The researchers implemented a bundle approach of active and enhanced laboratory surveillance, early airborne infection isolation, rapid molecular diagnostic testing, and contact tracing for healthcare workers with unprotected exposure.
The results show that in the six-week period, 1,275 suspected cases were tested and 42 (3.3%) active confirmed cases of COVID-19 were treated in Hong Kong. The number of locally acquired cases significantly increased over time: from 1 of 13 (days 22 to 32) to 27 of 29 confirmed case (days 33 to 42), ie from 7.7% to 93.1%. Of those, 28 patients (66.6%) came from 8 family clusters.
At the same time, out of 413 healthcare workers involved in treating confirmed cases none contracted the disease, and nosocomial transmission of the coronavirus was not observed. 11 healthcare workers (2.7%) were exposed to the virus, which required their quarantine for 14 days; none of them was infected.
Immediately after the first pneumonia cases in Wuhan had been reported, Hong Kong's 43 public hospitals enhanced infection control measures including factors like visits to hospitals in mainland China in their screening criteria. If a patient was identified as infected with the coronavirus, they were immediately isolated.

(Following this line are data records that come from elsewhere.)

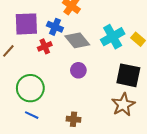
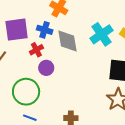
gray diamond: (77, 40) -> (67, 41), turned 35
purple circle: (78, 70) -> (46, 68), moved

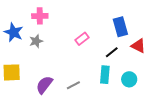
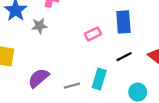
blue rectangle: (120, 27) -> (123, 22), moved
cyan rectangle: (105, 75) -> (99, 79), moved

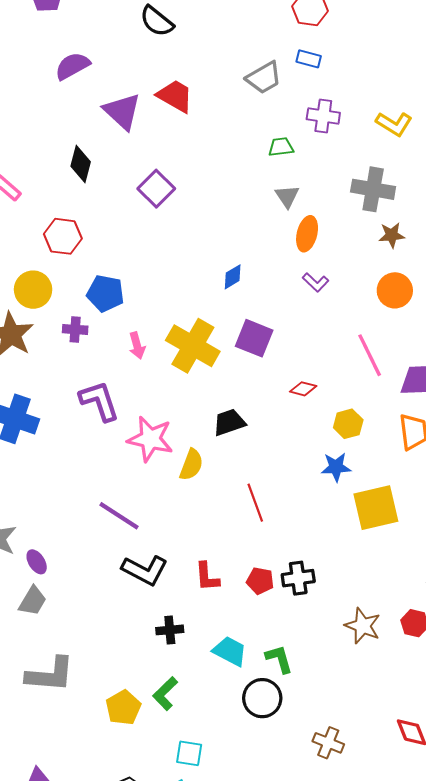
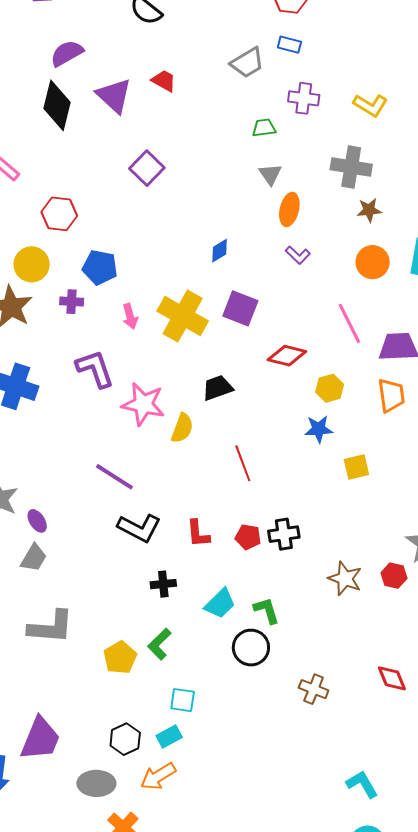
red trapezoid: (175, 96) -> (164, 81), size x0.7
black diamond: (81, 164) -> (57, 105), moved, size x1.4
red diamond: (303, 389) -> (287, 356), size x1.5
yellow square: (376, 508) -> (356, 467), size x0.6
cyan trapezoid: (230, 651) -> (220, 604), turned 108

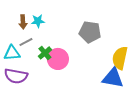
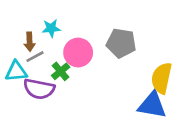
brown arrow: (23, 22) -> (30, 42), moved
pink circle: (58, 59) -> (78, 53), moved
purple semicircle: (16, 76) -> (39, 89), moved

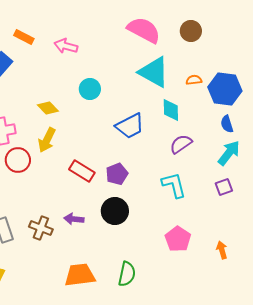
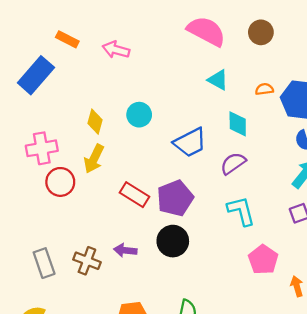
cyan triangle: (154, 72) -> (218, 80), size x0.6
cyan circle: (90, 89) -> (139, 115), moved
yellow diamond: (48, 108) -> (95, 122), turned 60
purple semicircle: (181, 144) -> (233, 163), moved
purple pentagon: (117, 174) -> (175, 198), size x1.4
pink pentagon: (178, 239) -> (263, 260), moved

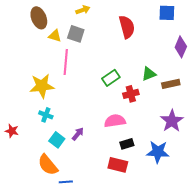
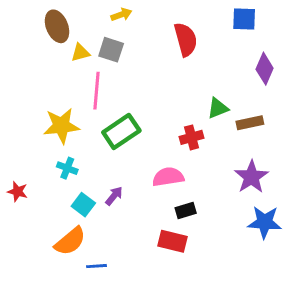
yellow triangle: (55, 36) -> (80, 53), turned -32
green rectangle: (111, 78) -> (121, 132), moved, size x1.4
blue star: (158, 152) -> (265, 222), moved
orange semicircle: (48, 165) -> (70, 241), turned -90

Other measures implemented in each hospital included training on the use of personal protective equipment, informing and educating personnel on infection control, and regular hand-hygiene checks. Healthcare workers performing aerosol generating procedures on any patient were obligated to use of personal protective equipment. The authors of the study highlighted that increased hand hygiene, wearing of surgical masks in the hospital, and appropriate use of personal protective equipment were the appropriate infection control measures to prevent hospital-acquired infections with COVID-19.
As part of the study, the researchers collected and analysed environmental and air samples taken from a patient with a moderate level of viral load of coronavirus. The virus was detected in 1 of 13 environmental samples, but not in 8 air samples collected at a distance of 10 cm from patient's chin with or without wearing a surgical mask. The results suggest that environmental transmission may play lesser role in spreading the disease than person to person transmission.
Cheng V et al. (n.d.). Escalating infection control response to the rapidly evolving epidemiology of the Coronavirus disease 2019 (COVID-19) due to SARS-CoV-2 in Hong Kong. Infection Control & Hospital Epidemiology, 1-24.